> **INSTRUCTIONS FOR THE TASK**:
Transcribe the records below in full; pictures stay out of the copy.

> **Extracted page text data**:
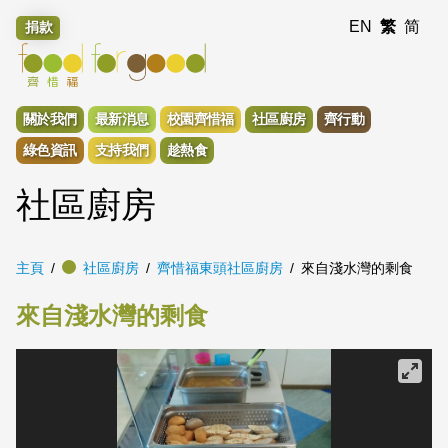
EN
繁
简
捐款
關於我們
最新消息
校園齊惜福
社區廚房
齊行動
綠色資訊
支持我們
趁熱食
社區廚房
主頁
社區廚房
齊惜福東頭社區廚房
來自淺水灣的剩食
來自淺水灣的剩食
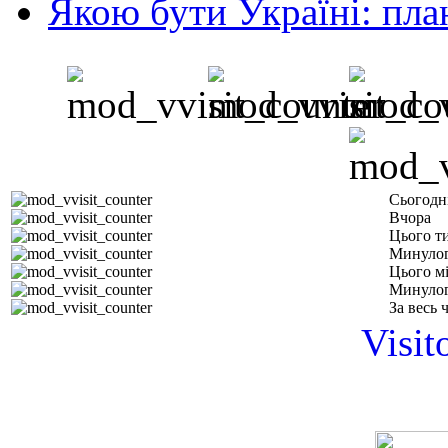
Якою бути Україні: пла
Сьогодн
Вчора
Цього т
Минулог
Цього м
Минулог
За весь 
Visit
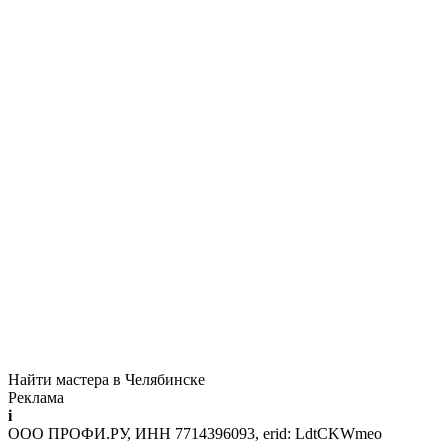
Найти мастера в Челябинске
Реклама
i
ООО ПРОФИ.РУ, ИНН 7714396093, erid: LdtCKWmeo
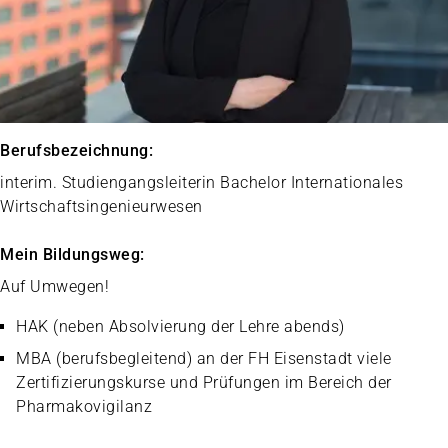
Berufsbezeichnung:
interim. Studiengangsleiterin Bachelor Internationales
Wirtschaftsingenieurwesen
Mein Bildungsweg:
Auf Umwegen!
HAK (neben Absolvierung der Lehre abends)
MBA (berufsbegleitend) an der FH Eisenstadt viele
Zertifizierungskurse und Prüfungen im Bereich der
Pharmakovigilanz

> **ANSWER TO THIS PROBLEM**:
EN
繁
简
捐款
關於我們
最新消息
校園齊惜福
社區廚房
齊行動
綠色資訊
支持我們
趁熱食
社區廚房
主頁
社區廚房
齊惜福東頭社區廚房
來自淺水灣的剩食
來自淺水灣的剩食
Якою бути Україні: пла
Сьогодн
Вчора
Цього т
Минулог
Цього м
Минулог
За весь 
Visit
Найти мастера в Челябинске
Реклама
i
ООО ПРОФИ.РУ, ИНН 7714396093, erid: LdtCKWmeo
Berufsbezeichnung:
interim. Studiengangsleiterin Bachelor Internationales
Wirtschaftsingenieurwesen
Mein Bildungsweg:
Auf Umwegen!
HAK (neben Absolvierung der Lehre abends)
MBA (berufsbegleitend) an der FH Eisenstadt viele
Zertifizierungskurse und Prüfungen im Bereich der
Pharmakovigilanz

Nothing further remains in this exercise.